Zane laughed. He hadn’t “taken up” with anybody, though he did want to get to know Brylee Parrish a little better. Okay, a lot better. “It’s just me, my kid brother and my dog, Slim,” he replied. “And I’m warning you, Cleo—we’re a motley crew.”
“You mean Landry’s there with you? Did he split up with that crazy wife of his again?”
“No,” Zane said, feeling no particular need to comment on Landry’s marital situation. “I mean Nash.”
“Who’s that?”
“You’re going to have to wait and find out for yourself,” Zane answered. “The situation defies description—over the phone at least.”
“You get me that ticket,” Cleo blustered, letting the Nash question go, for the time being, anyhow. “I’ve got my computer turned on, and I’ll be watching for new messages.”
Again, Zane chuckled. “I’m on it, Cleo,” he promised.
Nash gave the remaining half of his banana to Slim, who gobbled it up eagerly.
“First class,” Cleo reminded him.
“It’s as good as done,” Zane said, glaring at Nash and shaking his head. As in, don’t do that again. Human food wasn’t good for a dog, and that meant Slim wasn’t going to have it.
Fifteen minutes later, he’d gone online, purchased Cleo’s one-way, first-class ticket, in seat 3B, and zapped a copy to her in L.A.
“Who was that?” Nash asked conversationally. By then, he and Slim had been outside and then returned.
“That,” Zane answered, logging off and shutting the lid on his laptop, “was Super-Cleo. She can bend steel with her bare hands, leap over a tall building in a single bound—and she’s faster than a speeding bullet, too.”
No sense adding that she was as wide as she was tall, with ebony skin and gray hair that stood out around her head like a fright wig. A person had to meet Cleo to comprehend her, and even then, it took some time.
She yelled and flapped her apron when she wanted the kitchen to herself, and she had a tongue sharp enough to slice overripe tomatoes clean as the oft-mentioned whistle, but she also had a heart as expansive as the big Montana sky.
Nash’s brow furrowed.
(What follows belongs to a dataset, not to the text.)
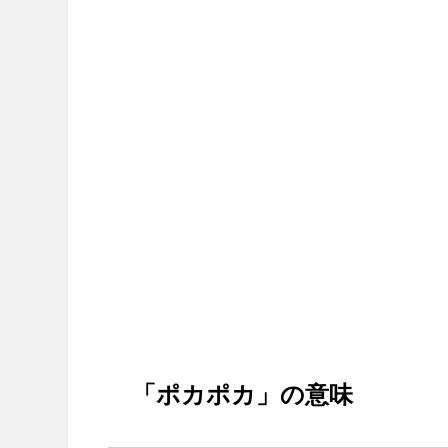
「ポカポカ」の意味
Now that he’d showered and put on clothes that wouldn’t get him beat up on the school grounds, he looked his age, which was an improvement over his former parody of a fortysomething homeless person in need of psychotropic drugs.
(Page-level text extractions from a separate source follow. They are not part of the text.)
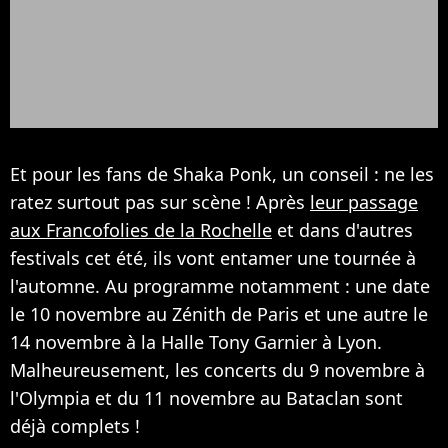
Et pour les fans de Shaka Ponk, un conseil : ne les
ratez surtout pas sur scène ! Après
leur passage
aux Francofolies de la Rochelle
et dans d'autres
festivals cet été, ils vont entamer une tournée à
l'automne. Au programme notamment : une date
le 10 novembre au Zénith de Paris et une autre le
14 novembre à la Halle Tony Garnier à Lyon.
Malheureusement, les concerts du 9 novembre à
l'Olympia et du 11 novembre au Bataclan sont
déjà complets !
“This Cleo—is she your girlfriend?” he asked suspiciously, an indication that his previous experiences with girlfriends, probably his father’s, had been memorable for all the wrong reasons.
Zane laughed again, partly because he was amused at the idea of Cleo as his main squeeze, and partly to hide the stab of sympathy he felt for Nash in that moment. “Nope,” he said, with a shake of his head. “Cleo and I are definitely not romantically involved.”
Nash looked relieved, and a bit sullen. “I guess we’ll have to buy another bed, then,” he said. “Because from what I gathered, she doesn’t seem like somebody who’d want to sleep on an air mattress.”
“You’re right about that,” Zane confirmed, with a chuckle. “If we know what’s good for us, we’ll have all new appliances, including a washer and dryer, before she gets here.”
Something changed in Nash’s face, an indefinable shift that might have meant he was beginning to trust this hairpin turn in his life and luck—or simply that he was mentally reviewing some felonious plan B, like burning down the house in the dead of night or committing murder with an ax.
Or both.
“Do I really get to stay here?” the boy asked, very quietly.
Zane had to swallow before he answered. “Yep,” he said. “You really get to stay here.”
“Zane?”
“What?”
“Thanks for not calling me ‘Studebaker,’” Nash said. “Or Edsel.”